L'initiative citoyenne européenne : pour une influence directe des citoyens de l'UE sur son agenda politique
Des membres de Greenpeace et d’Avaaz posant devant les boîtes contenant le million de signatures récoltées demandant de cesser d’autoriser les OGM, constituant la toute première initiative citoyenne européenne remise à la Commission Services audiovisuels de la Commission européenne

L’initiative citoyenne européenne a été introduite par le Traité de Lisbonne en 2009, dans le but d’atténuer le fossé entre l’UE et ses citoyens. Depuis le 1er avril 2012, cet outil de démocratie participative offre aux citoyens de l’UE et aux organisations de la société civile l’opportunité d’une influence directe sur l’agenda politique européen.

Greenpeace et Avaaz précurseurs symboliques

En décembre 2010, Greenpeace et Avaaz avaient remis à la Commission une pétition d’un million de signatures. Cette pétition ambitionnait d’appeler à un moratoire sur les cultures OGM et à la création d’un organisme éthique indépendant, chargé de réaliser des analyses et d’organiser la régulation des OGM. Même si cette pétition rejoignait les caractéristiques de l’initiative citoyenne européenne dans les formes, celle-ci n’avait pu être considérée comme une ICE et donc traitée comme telle, car soumise trop tôt, c’est-à-dire avant l’adoption du règlement. Elle reste néanmoins, symboliquement parlant, la première ICE remise à la Commission.

Fraternité 2020 : première initiative validée

La toute première initiative citoyenne européenne : « Fraternité 2020 – Mobilité. Progrès.Europe » a été enregistrée par la Commission européenne lors de la journée de l’Europe le 9 mai dernier. Cette première initiative, proposée par un comité de citoyens de l’UE vivant en Autriche, en Belgique, en Hongrie, en Italie, au Luxembourg, en Roumanie et en Espagne, a pour vocation l’amélioration des « programmes d’échange de l’UE, afin de contribuer à une Europe unie, fondée sur la solidarité entre les citoyens ».

Pratiquement

Les auteurs de cette initiative disposent, à compter du jour de la validation, d’un délai de douze mois pour récolter par écrit ou en ligne, parmi les plus de 500 millions d’habitants de l’UE, le million de signatures ainsi nommées déclarations de soutien, provenant d’au moins 7 États membres. C’est à cette condition qu’ils pourront inviter la Commission européenne à proposer une législation, comme l’avaient réussi Greenpeace et Avaaz.

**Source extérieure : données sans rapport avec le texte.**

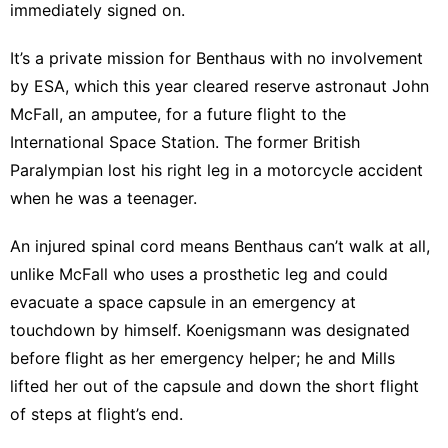
immediately signed on.
It’s a private mission for Benthaus with no involvement
by ESA, which this year cleared reserve astronaut John
McFall, an amputee, for a future flight to the
International Space Station. The former British
Paralympian lost his right leg in a motorcycle accident
when he was a teenager.
An injured spinal cord means Benthaus can’t walk at all,
unlike McFall who uses a prosthetic leg and could
evacuate a space capsule in an emergency at
touchdown by himself. Koenigsmann was designated
before flight as her emergency helper; he and Mills
lifted her out of the capsule and down the short flight
of steps at flight’s end.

Depuis l’entrée en vigueur, le 1er avril 2012, du règlement relatif à l’ICE, les demandes d’enregistrement peuvent être introduites par des comités de citoyens, considérés comme organisateurs officiels de l’initiative.

Avant d’enregistrer une initiative, la Commission devra vérifier que l’initiative en question répond à certains critères juridiques minimaux, à savoir « qu’elle n’est pas manifestement abusive, fantaisiste, vexatoire, contraire aux valeurs européennes - comme le rétablissement de la peine de mort, ou en dehors du cadre des compétences de la Commission ». Est exclue par exemple, toute modification aux Traités ou la question de la sortie du nucléaire qui, formulée comme telle, relève des États membres.

Réponse de la Commission

La Commission répondra formellement et publiquement, dans les 3 mois suivant la présentation de la proposition, par le biais d’une description de l’action qu’elle compte prendre à l’égard de la proposition. Elle fera également mention des motifs afférents à sa décision. Cette réponse fera l’objet d’une communication publiée dans toutes les langues officielles de l’UE. A noter que les organisateurs auront la possibilité de présenter leur initiative publiquement lors d’une audition au Parlement européen. Même si cette possibilité reste tributaire de la décision de la Commission, qui peut refuser une proposition dès la procédure d’enregistrement, elle traduit une volonté d’échange avec les citoyens.

Quelles sont les garanties d’impact réel ?

David Campbell Bannerman (Groupe des conservateurs et réformistes européens) rappelle que « l’ICE n’est pas contraignante pour le Parlement et la Commission et que cette dernière peut opposer son veto. Par conséquent, on risque d’obtenir surtout des propositions sur lesquelles la Commission aimerait avancer ». Ce risque est, toutefois, légèrement compensé par la possibilité de l’audition publique devant le PE pour chaque comité organisateur ayant récolté un million de signatures. Le Parlement pourra alors encourager la Commission à avancer sur une proposition qui a du sens.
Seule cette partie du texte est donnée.